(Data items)
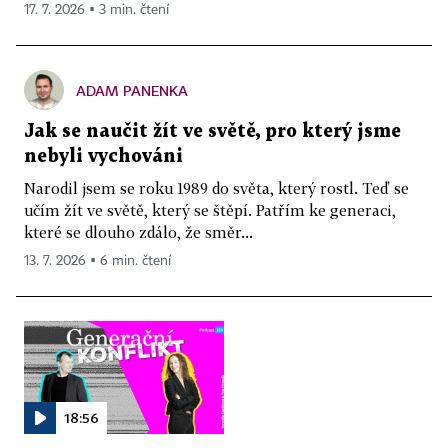
17. 7. 2026 ▪ 3 min. čtení
ADAM PANENKA
Jak se naučit žít ve světě, pro který jsme
nebyli vychováni
Narodil jsem se roku 1989 do světa, který rostl. Teď se
učím žít ve světě, který se štěpí. Patřím ke generaci,
které se dlouho zdálo, že směr...
13. 7. 2026 ▪ 6 min. čtení
18:56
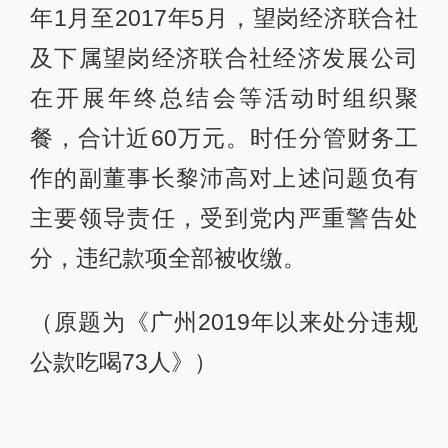
年1月至2017年5月，望岗经济联合社
及下属望岗经济联合社经济发展公司
在开展年终总结会等活动时组织聚
餐，合计近60万元。时任分管财务工
作的副董事长黎沛高对上述问题负有
主要领导责任，受到党内严重警告处
分，违纪款项全部被收缴。
（原题为《广州2019年以来处分违规
公款吃喝73人》）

TASK OBJECTIVE> Your answer must be an exact copy of the records, without the pictures.

RESULT>
17. 7. 2026 ▪ 3 min. čtení
ADAM PANENKA
Jak se naučit žít ve světě, pro který jsme
nebyli vychováni
Narodil jsem se roku 1989 do světa, který rostl. Teď se
učím žít ve světě, který se štěpí. Patřím ke generaci,
které se dlouho zdálo, že směr...
13. 7. 2026 ▪ 6 min. čtení
18:56
年1月至2017年5月，望岗经济联合社
及下属望岗经济联合社经济发展公司
在开展年终总结会等活动时组织聚
餐，合计近60万元。时任分管财务工
作的副董事长黎沛高对上述问题负有
主要领导责任，受到党内严重警告处
分，违纪款项全部被收缴。
（原题为《广州2019年以来处分违规
公款吃喝73人》）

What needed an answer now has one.